Both arguments have merit. The question is which one better describes what will happen between now and February 2027.
Frequently Asked Questions
Q: What is the CEPS Task Force on the Apply AI Strategy?
A: The Task Force is a structured research and engagement platform organized by the Centre for European Policy Studies, running from June 2026 to February 2027. It brings together senior executives, policymakers, and researchers to address implementation challenges in the EU's Apply AI Strategy across three sector tracks: Healthcare & Pharma, Automotive & Mobility, and Government & Public Sector.
Q: When is the registration deadline for the CEPS Task Force?
A: Registration closes on May 31, 2026. Organizations may join one, two, or all three sector tracks and may register up to two representatives who can rotate across sessions.
Q: What are the main implementation challenges the Task Force will address?

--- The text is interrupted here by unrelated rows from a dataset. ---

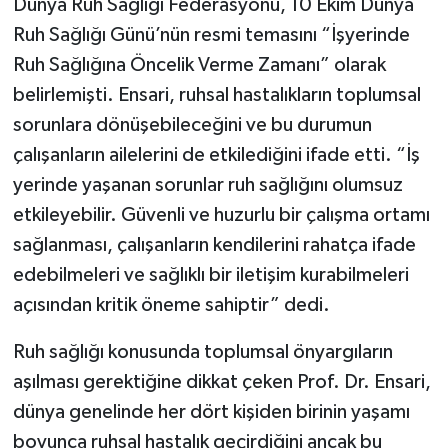
Dünya Ruh Sağlığı Federasyonu, 10 Ekim Dünya
Ruh Sağlığı Günü’nün resmi temasını “İşyerinde
Ruh Sağlığına Öncelik Verme Zamanı” olarak
belirlemişti. Ensari, ruhsal hastalıkların toplumsal
sorunlara dönüşebileceğini ve bu durumun
çalışanların ailelerini de etkilediğini ifade etti. “İş
yerinde yaşanan sorunlar ruh sağlığını olumsuz
etkileyebilir. Güvenli ve huzurlu bir çalışma ortamı
sağlanması, çalışanların kendilerini rahatça ifade
edebilmeleri ve sağlıklı bir iletişim kurabilmeleri
açısından kritik öneme sahiptir” dedi.
Ruh sağlığı konusunda toplumsal önyargıların
aşılması gerektiğine dikkat çeken Prof. Dr. Ensari,
dünya genelinde her dört kişiden birinin yaşamı
boyunca ruhsal hastalık geçirdiğini ancak bu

A: The Task Force focuses on four key gaps: no dedicated budget for the Apply AI Strategy, unresolved questions about whether AI Factories and Gigafactories will serve real industrial needs, a history of EU data-sharing initiatives that have struggled to deliver, and unclear links to the European Competitiveness Fund.
Q: What deliverables will the Task Force produce?
A: The Task Force will produce a Final Report with cross-sectoral analysis and recommendations (launching February 2027), three sector policy briefs covering Healthcare, Automotive, and Government, and an established stakeholder network connecting European Digital Innovation Hubs, industry, and policymakers.
Q: How does the Task Force relate to the EU AI Act?
A: All three sector tracks engage with the AI Act as part of the shared EU policy environment. The Healthcare track specifically addresses regulatory pathways under both the AI Act and Medical Devices Regulation, while the Government track examines AI Act compliance for high-risk public sector applications.
Q: Who leads the CEPS Task Force on the Apply AI Strategy?
A: The Task Force is led by Andrea Renda, CEPS Director of Research, with support from CEPS researchers and external advisors across all three tracks. The organizing team includes Research Manager Katja Spanz and Associate Researcher Artur Bogucki.